In answer, an older German woman came trotting up to me.
“You look like you’re in pretty bad shape,” she said. I was the one in bad shape, and she’d had double knee surgery. “You might want to take a taxi.”
I asked her if she had painkillers. She’d just been to the pharmacy.
I started to feel better when I hit the elevation. The pain in my knee subsided. Different set of muscles I guess. I felt good. What was in those painkillers? I felt so good that I started jogging up the hills, and by the end I’d caught up with half of the group. It was fine and I was fine and I wasn’t tired, only hurt.
So I learned about faith. Well, I don’t know if learned is the right word. I didn’t learn anything like you’d learn a theorem or an equation. I experienced it. That fifth day was hard… A lot of people say that when you’re down, in a bad spot, when you have to deal with weakness and suffering, that’s when you need to believe in something greater than yourself to help you through it. You’d think it’s stupid, that it won’t work. But out on the trail thinking I couldn’t do it on my own, on a journey to God where belief was everything, it released me from my inhibitions to faith. God got me through the hardest moments.
I’m Catholic. I believe. I know people don’t agree with the Church. We sometimes joke about how being a modern Catholic is totally alternative, that we’re way less mainstream than all those self-proclaimed hipsters. But it’s not just Catholicism. People have a problem with the concept of faith in general. Isn’t it too easy to just believe whatever doctrine is given to you? Doesn’t it foster stagnancy and intolerance? It’s not easy. People challenge my beliefs every day. I constantly have to reconcile the doctrine, my experience and what people tell me. I think people today are too self-centered. When you make your own moral code, it seems too easy to revise it to suit your ego, to justify selfish choices. Plus you’re always changing. It makes it easy to have existential crises, to be pushed to nihilism or to waiver in ambivalence. You have to live some way. Faith is an anchor point, and always reminds you to think outside of yourself. I tend to doubt my own reasoning. The strength of a religious doctrine is that it’s the result of years and years of reflection, and I prefer to stand on the shoulders of giants than all alone.

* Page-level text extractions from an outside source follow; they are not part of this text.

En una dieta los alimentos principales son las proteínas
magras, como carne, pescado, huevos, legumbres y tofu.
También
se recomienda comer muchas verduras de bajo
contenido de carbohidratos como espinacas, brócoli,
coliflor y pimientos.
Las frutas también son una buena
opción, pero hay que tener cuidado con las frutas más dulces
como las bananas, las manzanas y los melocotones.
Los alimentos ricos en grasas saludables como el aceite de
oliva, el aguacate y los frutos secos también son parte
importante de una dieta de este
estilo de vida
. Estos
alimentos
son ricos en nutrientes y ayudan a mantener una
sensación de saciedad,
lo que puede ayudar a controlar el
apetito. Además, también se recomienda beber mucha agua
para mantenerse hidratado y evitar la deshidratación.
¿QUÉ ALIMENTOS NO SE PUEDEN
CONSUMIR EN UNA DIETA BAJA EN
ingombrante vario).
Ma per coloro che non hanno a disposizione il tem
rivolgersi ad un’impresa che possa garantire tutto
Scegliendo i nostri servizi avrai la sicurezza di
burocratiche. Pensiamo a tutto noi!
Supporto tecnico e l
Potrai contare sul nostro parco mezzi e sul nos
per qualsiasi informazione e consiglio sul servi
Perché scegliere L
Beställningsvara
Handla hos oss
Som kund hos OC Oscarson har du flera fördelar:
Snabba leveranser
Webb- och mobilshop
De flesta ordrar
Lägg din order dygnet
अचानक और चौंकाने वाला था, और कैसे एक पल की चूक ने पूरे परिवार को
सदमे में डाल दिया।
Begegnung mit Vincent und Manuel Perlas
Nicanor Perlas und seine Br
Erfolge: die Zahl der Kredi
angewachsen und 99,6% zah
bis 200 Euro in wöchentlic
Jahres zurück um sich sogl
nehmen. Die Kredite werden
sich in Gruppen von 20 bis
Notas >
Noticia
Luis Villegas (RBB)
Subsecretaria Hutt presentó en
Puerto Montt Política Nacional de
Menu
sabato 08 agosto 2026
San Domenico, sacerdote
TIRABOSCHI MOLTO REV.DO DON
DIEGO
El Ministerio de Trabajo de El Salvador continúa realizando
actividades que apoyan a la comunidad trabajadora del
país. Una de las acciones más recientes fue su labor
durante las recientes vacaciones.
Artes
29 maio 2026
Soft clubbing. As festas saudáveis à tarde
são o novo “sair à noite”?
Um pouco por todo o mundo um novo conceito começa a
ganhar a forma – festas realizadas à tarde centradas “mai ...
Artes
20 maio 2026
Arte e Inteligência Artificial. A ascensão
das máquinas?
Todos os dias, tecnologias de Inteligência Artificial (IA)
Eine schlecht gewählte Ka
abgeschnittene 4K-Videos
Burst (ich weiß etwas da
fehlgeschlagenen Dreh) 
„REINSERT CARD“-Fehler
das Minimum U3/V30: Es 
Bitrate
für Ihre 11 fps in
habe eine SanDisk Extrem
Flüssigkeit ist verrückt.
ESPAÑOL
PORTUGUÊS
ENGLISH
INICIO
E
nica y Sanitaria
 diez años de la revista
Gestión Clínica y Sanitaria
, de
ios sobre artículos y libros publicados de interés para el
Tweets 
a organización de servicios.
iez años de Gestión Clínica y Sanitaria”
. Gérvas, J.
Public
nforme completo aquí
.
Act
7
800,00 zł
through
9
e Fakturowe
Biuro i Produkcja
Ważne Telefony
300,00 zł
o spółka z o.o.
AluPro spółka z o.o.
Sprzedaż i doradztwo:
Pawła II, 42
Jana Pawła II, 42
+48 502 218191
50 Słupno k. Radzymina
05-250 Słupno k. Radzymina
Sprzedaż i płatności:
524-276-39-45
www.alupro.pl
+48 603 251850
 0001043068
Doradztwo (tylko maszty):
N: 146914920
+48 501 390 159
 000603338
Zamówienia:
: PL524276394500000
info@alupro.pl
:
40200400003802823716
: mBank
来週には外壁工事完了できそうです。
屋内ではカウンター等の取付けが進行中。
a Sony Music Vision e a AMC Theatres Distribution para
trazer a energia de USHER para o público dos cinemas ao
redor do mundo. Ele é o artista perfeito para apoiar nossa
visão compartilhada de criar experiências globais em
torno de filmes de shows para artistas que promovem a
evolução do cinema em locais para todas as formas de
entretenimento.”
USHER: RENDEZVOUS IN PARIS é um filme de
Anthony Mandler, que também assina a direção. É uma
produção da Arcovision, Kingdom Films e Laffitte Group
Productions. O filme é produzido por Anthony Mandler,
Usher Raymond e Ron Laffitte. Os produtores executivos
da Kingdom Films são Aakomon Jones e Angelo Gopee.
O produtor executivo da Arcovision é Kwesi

We’re too caught up on the hot-button issues, abortion, contraception, gay marriage… People forget that the number one tenant of Catholicism is compassion. Out there on the trail, compassion led pilgrims to understand each other, to listen to each other’s stories and gain perspective. There’s definitely intolerance today, but it’s a misapplication of faith, and goes both ways. I know that the Church has been wrong in the past. It’s imperfect. But I choose to believe that the Church’s right and wrong is THE right and wrong. That doesn’t mean we need to go around chastising people. We need to understand each other. The truth will come to light with time.
When we reached Santiago, it’s hard to say what I felt. The end. Relief. Sadness. Happiness. There was still the question: what comes next? But I was peaceful.